Be positive. How could I be positive? Would you be positive after being abandoned by your only family? Would you be positive while sitting in a musty pipe, rusted and full of sewer water, the acrid smell stuck in your mud-caked clothes? Would you be positive with your hands covered in blood? Your hair full of dirt? Your conscious full of guilt? No, you wouldn't.
I was sitting in a dirty, rusty pipe, no cleaner than myself, and this psychopath was telling me to be positive? It must be my brain playing tricks on me. I haven't eaten in days and have been spending my nights in this pipe, so I could very well just be dehydrated and starved. That must be it. What else could describe the aging man in the purple suit with the rainbow dolphin covered tie seemingly patroling the border of a giant academy? That was normal enough until he began to change. His purple suit and pale skin turned beige and furred, and his hands grew inch long claws. His head went beige and his nose turned into a snout and he grew whiskers. I starred at him as he went from a weird old man to a large, ravenous mountain lion. He padded towards me, but I ignored him and sat in my tunnel, because he was obviously my mind playing tricks on me, because what other logical explanation could there be for a perfectly normal man turning into a lion?
The lion, or what my mind made me think was a lion, had walked closer, and made what it must've thought was a kind smile. Then, in my head, I had heard, hello, little boy. I recognized the voice. It was the voice I heard at night when the owls flew outside. The voice I heard when I walked through the forest. The voice I heard in my head instead of normal noises. For most people, a dog barks, and they hear woof. I hear 'hello' or 'feed me'. I told my father and his friend about this, but he said I was just imagining it, though he sent a sideways glance at his friend, who shrugged and looked away. I knew I wasn't imagining it. I knew I could hear the animals. But my father didn't listen. Wouldn't listen. So I ignored it.
But then, hearing the voice again brought a sense of longing. A longing for home. For my family. I longing for forgiveness. The voice somehow made me believe the lion was real, that I wasn't imagining it all those years when the dogs barked, or the owls hooted. Can you hear me? the voice said, and though it seemed impossible this was real, I nodded slightly, and the voice continued. Are you lost? I shook my head. Where do you live? I gestured to the tube and watched his face turn from sympathy to disgust at my "home". Come with me to the academy. We teach people like you. We can help you. Trust me.

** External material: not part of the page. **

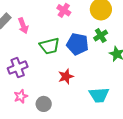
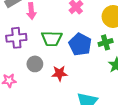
purple cross: (18, 68) -> (16, 38), moved
gray circle: (44, 104) -> (35, 64), moved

"Why would I trust a random guy--a random lion--that I just met? I live here. There is nothing you can do for me. I'm going to sit in this pipe and die. I have no place at your stupid academy," I'd said, though, despite my rage, I couldn't help but smile at the thought of going to a fancy school for spoiled boys with an old man who is actually a lion.
Be positive, I can help you... he was saying as I slid back into the shadows of my tube.
"No, you can't help me. I'm beyond helping. Beyond saving. Now be merciful and go back to your dumb school for spoiled kids, and leave me to be miserable." I said, and to my surprise and relief, he did.
Though as I sat in the pipe with cars thundering overhead and the clouds starting to rain, the man's words echoed in my head. We teach people like you. And though I hated that man for everything he did and didn't do, I was curious. Were there really other people like me? And was it still possible for me to be saved?
* * *
That night, I heard the wolves. There weren't words, just howls. Like they weren't speaking, they were just howling to remind me of them. The wolves came every night. They came, and they stalked me from the cover of the woods, glaring like I'd done something wrong. Which is true. I did many things wrong. Tonight, the gray timberwolves were accompanied by someone else, a golden, brown, and white shepherd, pacing and glaring like the rest of the wolves.
I ran a hand along the back of my neck, still scarred from the wolves on my first encounter. It was only a week ago, but it felt like an eternity. I was scared of the wolves. Their eyes told me everything. They knew what I did. They knew what I did, but they let me live. They could-- they would --tear me to shreds for what I did, but they don't they just haunt me every night, forcing me to stay in the so-called safety of my pipe.
But tonight, I thought of the man and his words, and as the wolves came to the edge of the forest, I crawled out of my tube and walked towards the academy. And the wolves let me. Like they knew what I was doing. Like they knew what I was going to do. Like the knew everything.